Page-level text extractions
####################

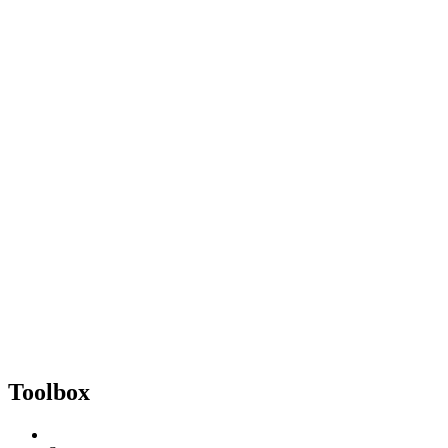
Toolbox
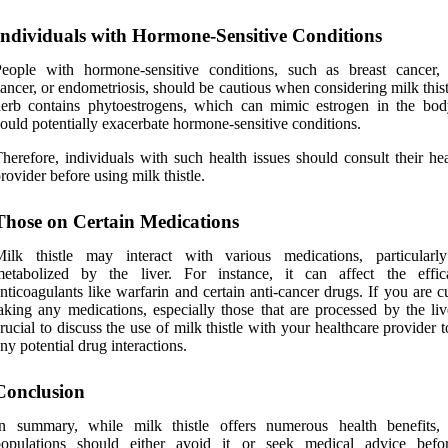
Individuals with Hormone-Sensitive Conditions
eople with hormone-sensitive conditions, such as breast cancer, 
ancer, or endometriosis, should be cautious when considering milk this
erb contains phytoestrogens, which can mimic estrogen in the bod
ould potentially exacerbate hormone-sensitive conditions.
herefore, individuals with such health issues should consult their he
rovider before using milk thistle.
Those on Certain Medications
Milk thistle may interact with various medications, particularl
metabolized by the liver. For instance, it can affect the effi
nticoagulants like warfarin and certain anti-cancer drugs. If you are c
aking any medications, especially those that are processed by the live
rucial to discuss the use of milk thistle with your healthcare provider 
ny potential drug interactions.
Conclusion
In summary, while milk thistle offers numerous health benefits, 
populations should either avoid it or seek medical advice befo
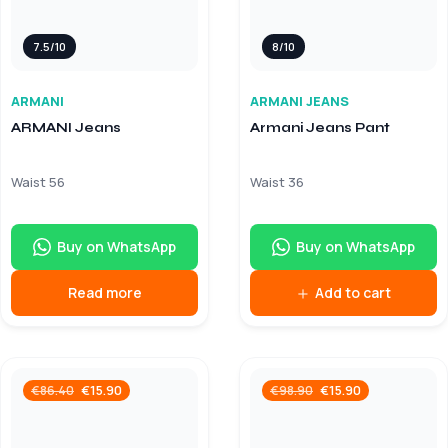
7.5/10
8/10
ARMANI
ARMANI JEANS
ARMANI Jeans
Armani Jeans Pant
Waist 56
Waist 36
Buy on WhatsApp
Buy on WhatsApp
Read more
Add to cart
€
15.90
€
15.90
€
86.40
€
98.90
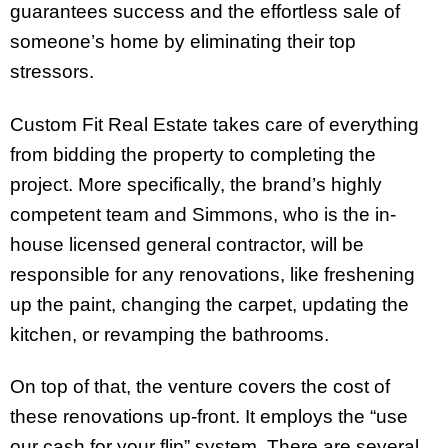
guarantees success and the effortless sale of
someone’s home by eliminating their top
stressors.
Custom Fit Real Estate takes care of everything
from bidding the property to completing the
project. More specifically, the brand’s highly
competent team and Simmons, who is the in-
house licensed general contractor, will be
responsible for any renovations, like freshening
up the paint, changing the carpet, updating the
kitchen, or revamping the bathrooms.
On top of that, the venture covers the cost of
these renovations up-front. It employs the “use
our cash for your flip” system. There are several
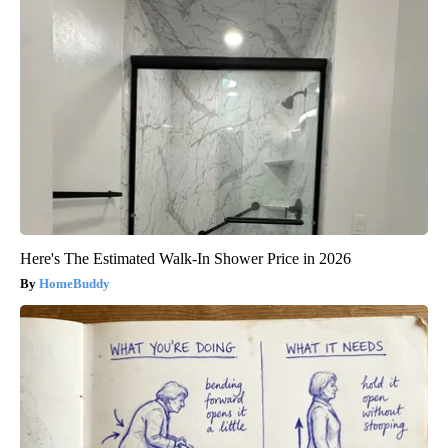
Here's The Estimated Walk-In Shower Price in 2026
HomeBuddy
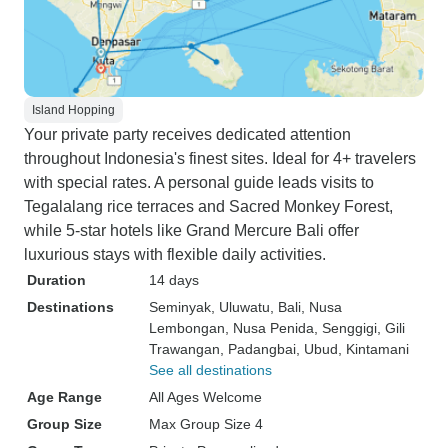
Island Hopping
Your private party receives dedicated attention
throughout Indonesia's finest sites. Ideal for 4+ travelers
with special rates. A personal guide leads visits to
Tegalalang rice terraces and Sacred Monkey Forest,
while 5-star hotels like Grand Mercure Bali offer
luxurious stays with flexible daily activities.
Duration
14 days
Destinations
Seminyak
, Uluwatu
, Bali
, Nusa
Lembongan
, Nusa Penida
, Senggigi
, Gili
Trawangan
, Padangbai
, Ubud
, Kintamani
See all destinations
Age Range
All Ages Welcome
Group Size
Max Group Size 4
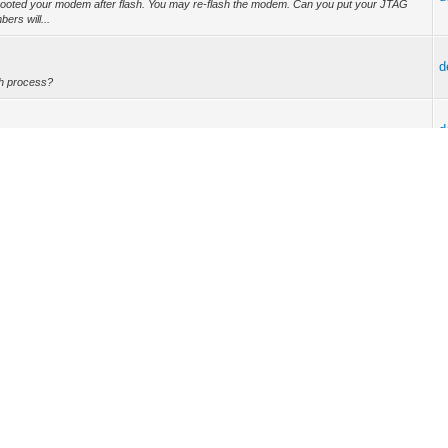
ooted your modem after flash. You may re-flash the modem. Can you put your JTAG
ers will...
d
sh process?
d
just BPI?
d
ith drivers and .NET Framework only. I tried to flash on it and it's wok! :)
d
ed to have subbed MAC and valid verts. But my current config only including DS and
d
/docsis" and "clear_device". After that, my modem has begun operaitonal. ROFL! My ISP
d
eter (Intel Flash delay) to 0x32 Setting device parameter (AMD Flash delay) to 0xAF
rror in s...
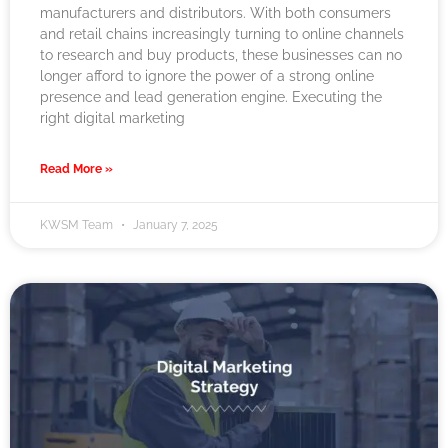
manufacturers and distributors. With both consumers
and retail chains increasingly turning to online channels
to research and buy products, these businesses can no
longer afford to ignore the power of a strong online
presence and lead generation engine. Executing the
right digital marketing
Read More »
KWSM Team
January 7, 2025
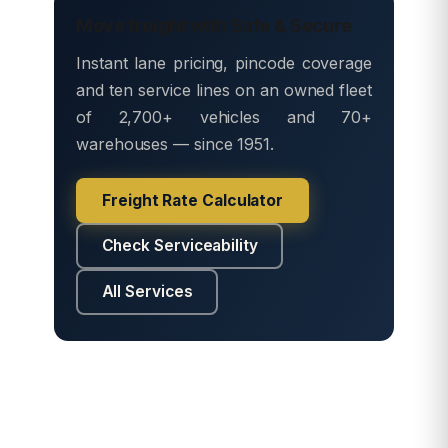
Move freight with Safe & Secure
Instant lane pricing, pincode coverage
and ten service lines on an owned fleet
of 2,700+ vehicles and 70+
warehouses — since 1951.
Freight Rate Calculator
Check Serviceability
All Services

####################

TASK INSTRUCTIONS: From the first line of the records through the line with "rovider before using milk thistle.", reproduce each line exactly and leave the pictures out.

EXPECTED OUTPUT:
Toolbox
Individuals with Hormone-Sensitive Conditions
eople with hormone-sensitive conditions, such as breast cancer, 
ancer, or endometriosis, should be cautious when considering milk this
erb contains phytoestrogens, which can mimic estrogen in the bod
ould potentially exacerbate hormone-sensitive conditions.
herefore, individuals with such health issues should consult their he
rovider before using milk thistle.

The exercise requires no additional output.